- Original Finnish film poster
- Directed by: Jörn Donner Jaakko Talaskivi Erkki Seiro
- Written by: Jörn Donner
- Starring: Jörn Donner Jaakko Talaskivi
- Narrated by: Jörn Donner
- Cinematography: Heikki Katajisto
- Edited by: Jörn Donner Jaakko Talaskivi Erkki Seiro
- Music by: M. A. Numminen
- Production company: FJ-Filmi Oy
- Distributed by: Finnkino Oy (Finland)
- Release date: 19 March 1971 (Finland);
- Running time: 104 minutes
- Country: Finland
- Language: Finnish
- Budget: FIM 197,800

= Perkele! Kuvia Suomesta =

1971 Finnish film

Perkele! Kuvia Suomesta (English: Fuck Off! Images from Finland) is a 1971 Finnish documentary film written and co-directed by Jörn Donner with Jaakko Talaskivi and Erkki Seiro.

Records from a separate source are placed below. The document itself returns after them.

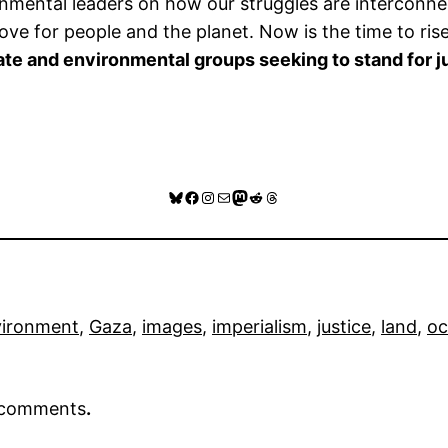
ironmental leaders on how our struggles are intercon
love for people and the planet. Now is the time to rise
te and environmental groups seeking to stand for ju
Bluesky
Facebook
Instagram
Mail
Mastodon
Reddit
Threads
vironment
, 
Gaza
, 
images
, 
imperialism
, 
justice
, 
land
, 
oc
r comments
.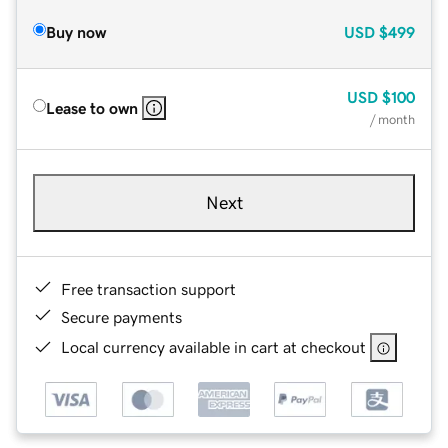
Buy now
USD
$499
USD
$100
Lease to own
/ month
Next
Free transaction support
Secure payments
Local currency available in cart at checkout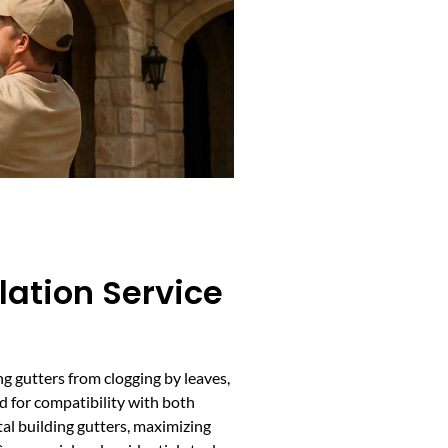
lation Service
ng gutters from clogging by leaves,
d for compatibility with both
al building gutters, maximizing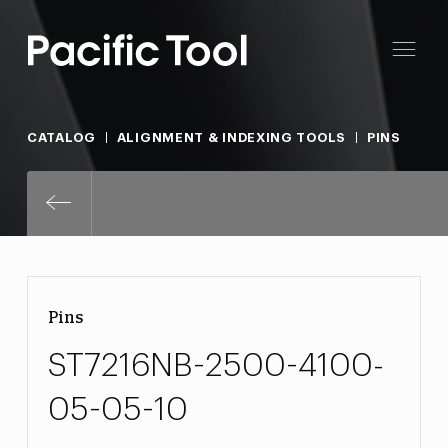
CATALOG
ALIGNMENT & INDEXING TOOLS
PINS
ST7216NB-2500-4100-05-05-10
Pins
ST7216NB-2500-4100-
05-05-10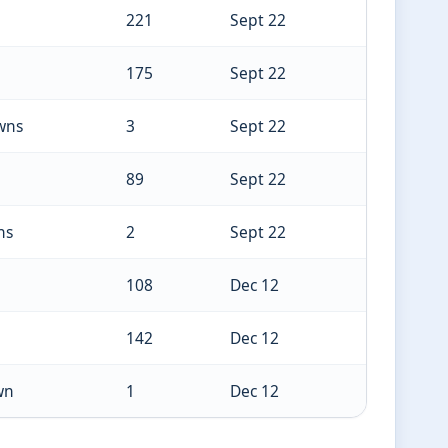
221
Sept 22
175
Sept 22
wns
3
Sept 22
89
Sept 22
ns
2
Sept 22
108
Dec 12
142
Dec 12
wn
1
Dec 12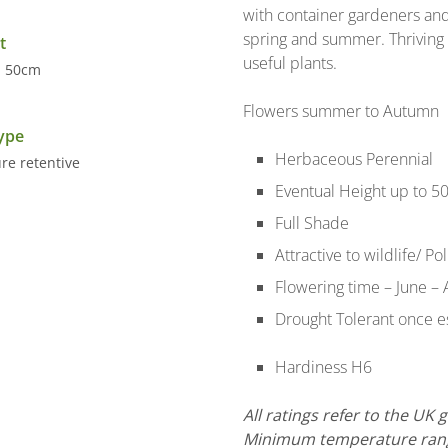
with container gardeners and
spring and summer. Thriving 
t
useful plants.
- 50cm
Flowers summer to Autumn
Type
Herbaceous Perennial
re retentive
Eventual Height up to 5
Full Shade
Attractive to wildlife/ Po
Flowering time – June – 
Drought Tolerant once es
Hardiness H6
All ratings refer to the UK
Minimum temperature range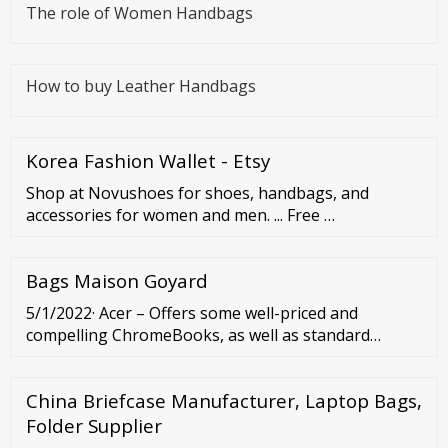
The role of Women Handbags
How to buy Leather Handbags
Korea Fashion Wallet - Etsy
Shop at Novushoes for shoes, handbags, and
accessories for women and men. ... Free …
Bags Maison Goyard
5/1/2022· Acer – Offers some well-priced and
compelling ChromeBooks, as well as standard
models. Microsoft – Just one laptop (to date), but a
superb option for Windows fans. HP – The
China Briefcase Manufacturer, Laptop Bags,
everyman of the ...
Folder Supplier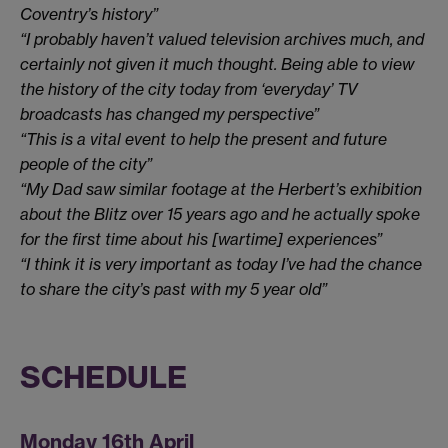
Coventry’s history”
“I probably haven’t valued television archives much, and
certainly not given it much thought. Being able to view
the history of the city today from ‘everyday’ TV
broadcasts has changed my perspective”
“This is a vital event to help the present and future
people of the city”
“My Dad saw similar footage at the Herbert’s exhibition
about the Blitz over 15 years ago and he actually spoke
for the first time about his [wartime] experiences”
“I think it is very important as today I’ve had the chance
to share the city’s past with my 5 year old”
SCHEDULE
Monday 16th April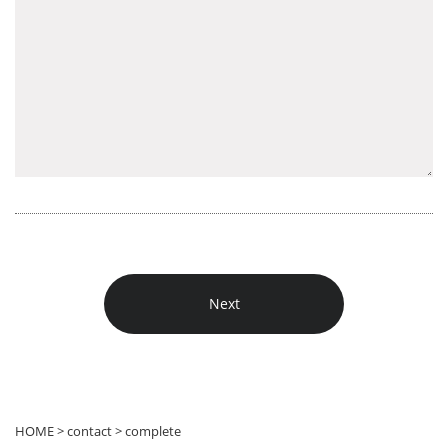
HOME > contact > complete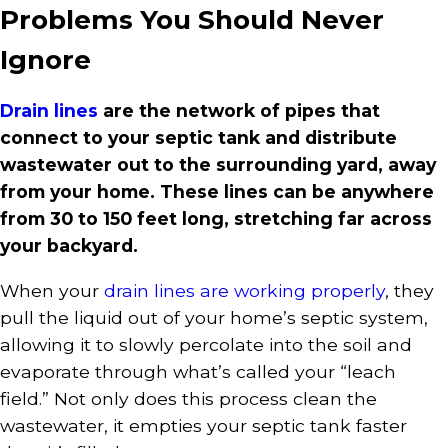
Problems You Should Never
Ignore
Drain lines
are the network of pipes that
connect to your septic tank and distribute
wastewater out to the surrounding yard, away
from your home. These lines can be anywhere
from 30 to 150 feet long, stretching far across
your backyard.
When your
drain lines are working properly
, they
pull the liquid out of your home’s septic system,
allowing it to slowly percolate into the soil and
evaporate through what’s called your “leach
field.” Not only does this process clean the
wastewater, it empties your septic tank faster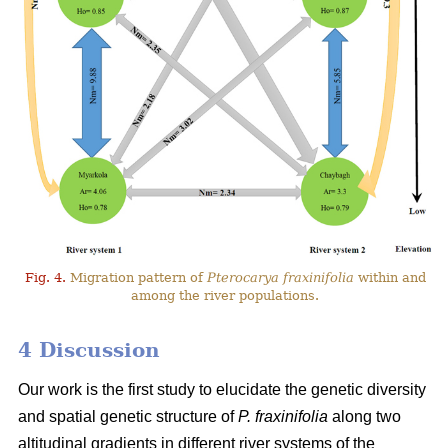
Fig. 4.
Migration pattern of
Pterocarya fraxinifolia
within and
among the river populations.
4 Discussion
Our work is the first study to elucidate the genetic diversity
and spatial genetic structure of
P. fraxinifolia
along two
altitudinal gradients in different river systems of the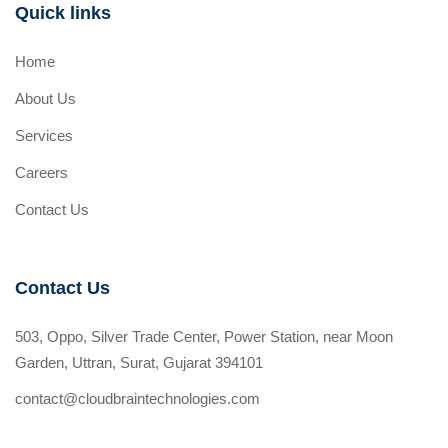
Quick links
Home
About Us
Services
Careers
Contact Us
Contact Us
503, Oppo, Silver Trade Center, Power Station, near Moon
Garden, Uttran, Surat, Gujarat 394101
contact@cloudbraintechnologies.com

The filmmakers traveled around Finland in 1970, interviewing random citizens and well-known public figures at time. The interviewees talk and express their opinions on, among other things, politics, contemporary phenomena, and their own everyday lives. The visual narrative is punctuated by socially conscious songs composed by M. A. Numminen and written by Jarkko Laine; the songs were compiled into the soundtrack album Perkele! Lauluja Suomesta.

The original version of the film was not approved by the censor board until February 1986. Yle TV1 has previously broadcast a cut version in 1973 and 1996 under the short title Kuvia Suomesta. Swedish television aired an uncut version of the film.

In 2017, Donner directed a sequel, Perkele 2, to celebrate the 100th anniversary of Finland's independence.